Two things that struck me as I listened to Eric H. Holder's hearing before the Senate Judiciary Committee (Holder is President-Elect Obama's nominee for the US Atorney General). One, in response to direct questions of whether waterboarding, the near-drowning technique used on prisoners, was torture, Holder say a direct "yes". He went on to say that waterboarding had been used to torment prisoners
during the Inquisition, by the Japanese in World War II and in Cambodia
under the Khmer Rouge.“We prosecuted our own soldiers for using it in Vietnam,” Mr. Holder said. “Waterboarding is torture.” Such a view is widespread and his view, shared by Obama, will make it hard for the new administration to avoid seeking prosecution of members of the prior administration on that basis. To hear Vice President Dick Cheney and President Bush say that one mark of their success these last eight years is that we have not been attacked by terrortists again could only be heard in light of the means by which they achived this admirable goal. One might quote the philosopher Friedrich Nietzsche here, in Beyond Good and Evil, where he said "He who fights with monsters might take care lest he thereby become a monster" (Aphorism 146). here and say we "became a monster to fight a monster."
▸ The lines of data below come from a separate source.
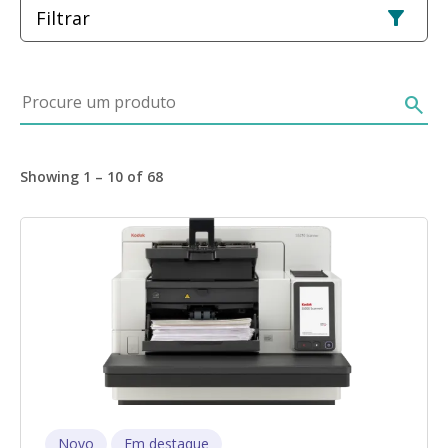
Filtrar
Procure um produto
search
Showing 1 – 10 of 68
Imagem
Novo
Em destaque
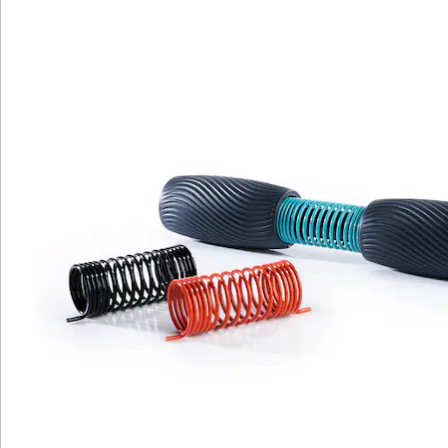
Hinweise & Hersteller
Bewertungen
Katalog bestellen
Newsletter abonnieren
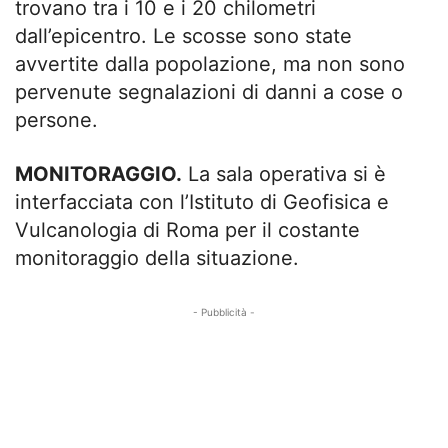
trovano tra i 10 e i 20 chilometri
dall’epicentro. Le scosse sono state
avvertite dalla popolazione, ma non sono
pervenute segnalazioni di danni a cose o
persone.
MONITORAGGIO.
La sala operativa si è
interfacciata con l’Istituto di Geofisica e
Vulcanologia di Roma per il costante
monitoraggio della situazione.
- Pubblicità -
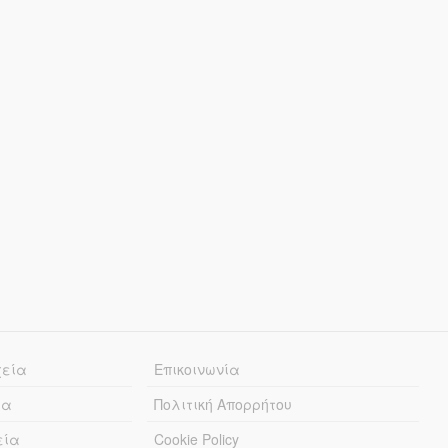
χεία
Επικοινωνία
ία
Πολιτική Απορρήτου
εία
Cookie Policy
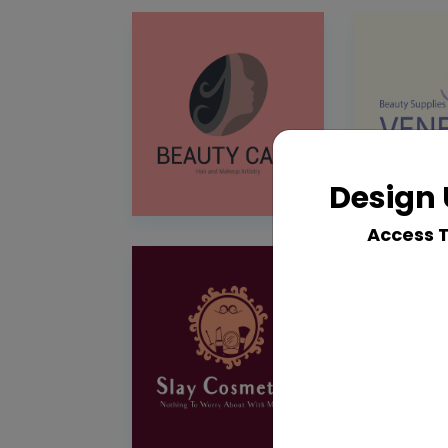
Design 
Access 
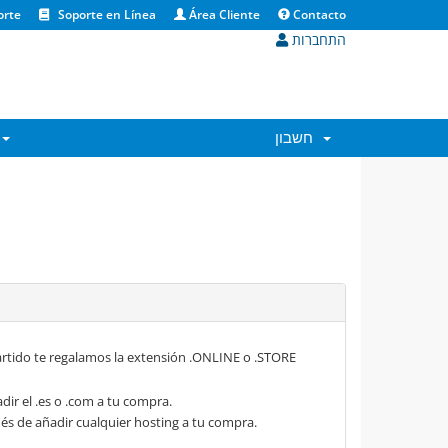
orte
Soporte en Línea
Área Cliente
Contacto
התחברות
חשבון
rtido te regalamos la extensión .ONLINE o .STORE
dir el .es o .com a tu compra.
s de añadir cualquier hosting a tu compra.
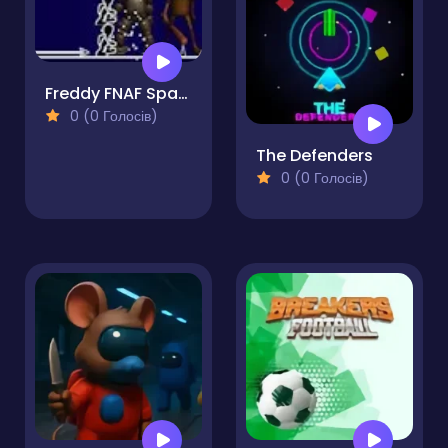
Freddy FNAF Space Waves
0 (0 Голосів)
The Defenders
0 (0 Голосів)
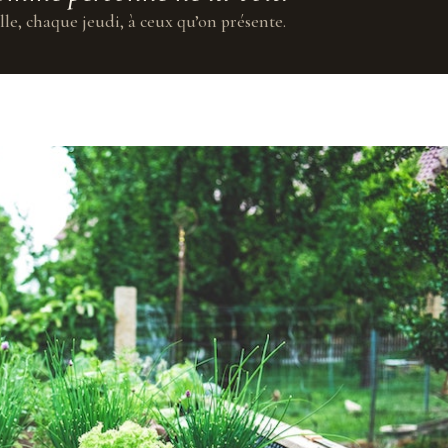
lle, chaque jeudi, à ceux qu’on présente.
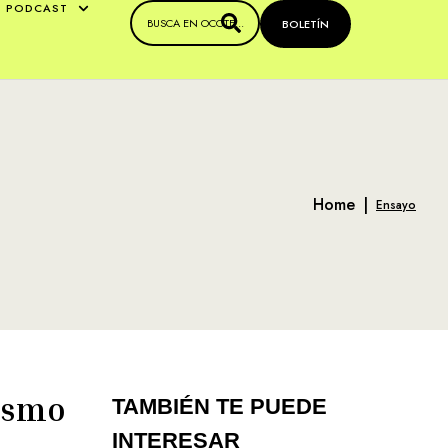
PODCAST
BOLETÍN
Home
|
Ensayo
nismo
TAMBIÉN TE PUEDE
INTERESAR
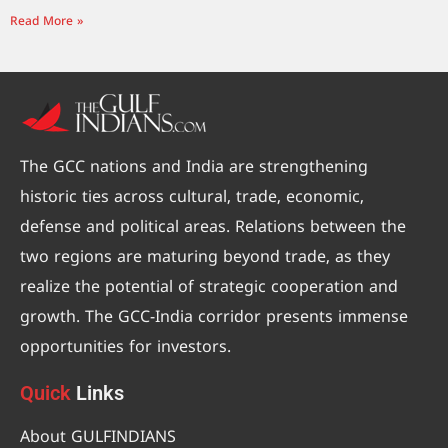
Read More »
The GCC nations and India are strengthening
historic ties across cultural, trade, economic,
defense and political areas. Relations between the
two regions are maturing beyond trade, as they
realize the potential of strategic cooperation and
growth. The GCC-India corridor presents immense
opportunities for investors.
Quick
Links
About GULFINDIANS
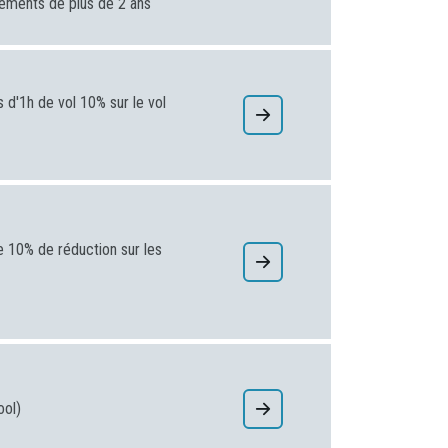
ogements de plus de 2 ans
d'1h de vol 10% sur le vol
e 10% de réduction sur les
ool)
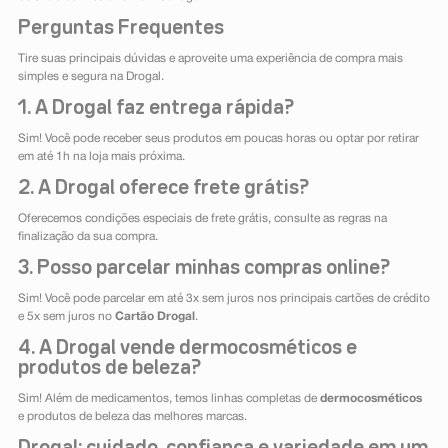
Perguntas Frequentes
Tire suas principais dúvidas e aproveite uma experiência de compra mais
simples e segura na Drogal.
1. A Drogal faz entrega rápida?
Sim! Você pode receber seus produtos em poucas horas ou optar por retirar
em até 1h na loja mais próxima.
2. A Drogal oferece frete grátis?
Oferecemos condições especiais de frete grátis, consulte as regras na
finalização da sua compra.
3. Posso parcelar minhas compras online?
Sim! Você pode parcelar em até 3x sem juros nos principais cartões de crédito
e 5x sem juros no
Cartão Drogal
.
4. A Drogal vende dermocosméticos e
produtos de beleza?
Sim! Além de medicamentos, temos linhas completas de
dermocosméticos
e produtos de beleza das melhores marcas.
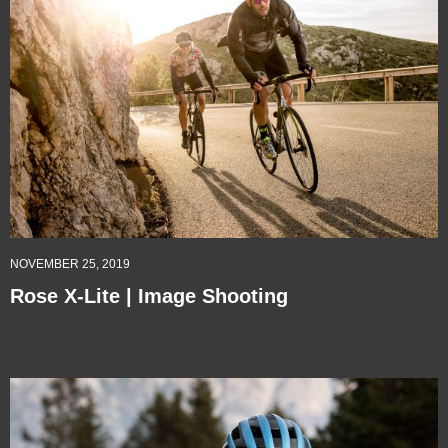
NOVEMBER 25, 2019
Rose X-Lite | Image Shooting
Second, it was remakable to listen to retired senator John Warner (R-VA) introduce Holder as I begin to think more deeply about my work on on learning in professional practice. Warner spoke of the slow apprenticeship to career lawyers in the court system and the government who by their mentoring taught far more than any law professor could. This slow labor of learning in professional practice, Warner thought, would give Holder wisdom but also respect for the so-called "careerists" in the US judiciary so dispised in the Bush years (as the case of Bradley Schlozman, who served as head of the Civil Rights division under Attorney General Alberto Gonzales).